Denmark’s Ambassador to China, Thomas Østrup Møller testified earlier this month in Copenhagen City Court against the former head of department at the National Police, Bettina Jensen, who is accused of bribery.
BT writes that the current Ambassador took over in 2017 as Group Management Director in the National Police – and thus as head of Bettina Jensen.
And when he joined, he did not doubt that one of his key tasks was to manage her striking purchase of expensive consulting services, which BT had begun to reveal at the time.
“I knew that the press – not least BT – had pointed out matters in the National Police, and it was quite clear that this was a case that I was expected to dig into. I also had a fairly in-depth dialogue with Bettina Jensen every day – also because there were inquiries almost daily about access to documents and other things from BT. The case also had increasing political attention,” the Ambassador explained as a witness via a video link from Beijing.
“In the end, Bettina Jensen was not really able to carry out her tasks, and there was also a reputation aspect in the case in relation to the National Police. There was a need to draw a line in the sand, and we ended up entering into a mutual agreement that she would resign and be released,” Ambassador Thomas Østrup Møller added.
Shortly after Bettina Jensen resigned, Thomas Østrup Møller reported her to the Copenhagen Police.
At that time, according to the current Ambassador, she had denied that she knew the consultants personally, from whom she had bought expensive services for the National Police’s money.

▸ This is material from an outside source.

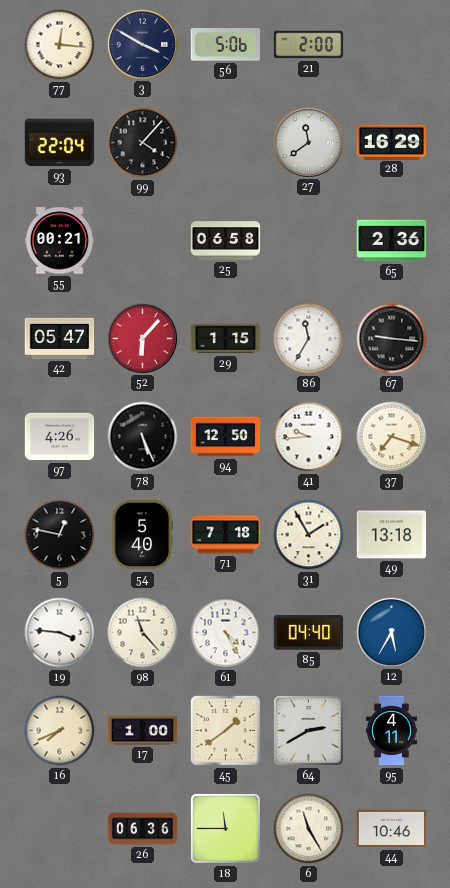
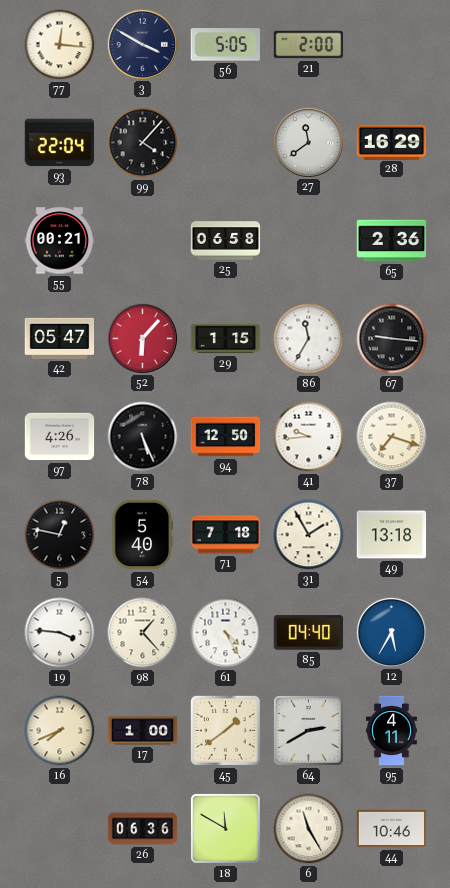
56: 5:06 -> 5:05
98: 11:23 -> 1:23
18: 11:45 -> 11:50
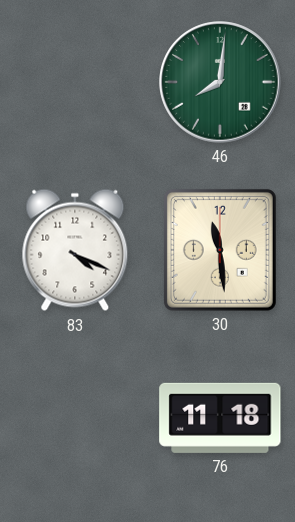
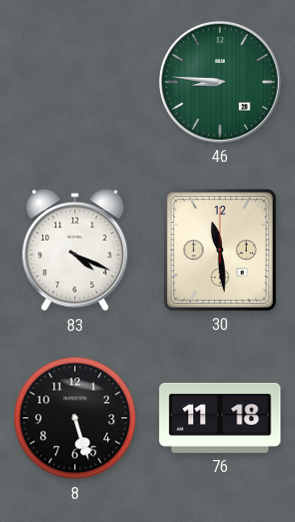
46: 8:01 -> 8:46
8: none -> 5:27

“She made no secret of the fact that she knew the consultants from before, but she said that there was no personal relationship with these consultants. She said no to that,” Thomas Østrup Møller explained.
Since then, it has emerged that there was a close connection between the two women now accused of bribery, Bettina Jensen and Mariann Færø.
For example, Bettina Jensen – allegedly for work assignments – has received around DKK 800,000 from the Faroe Islands, which was conversely bought for consultancy assignments in the National Police for DKK 10.5 million by Bettina Jensen.
“In the National Police, we had an announcement about side employment, where you as an employee had to inform your supervisor in certain cases. Had I known that Bettina Jensen worked in the way she did for one of the consultants she had used, I would have said that it was a reasonably blatant violation of the rules of probity,” Bettina Jensen’s former boss empathized.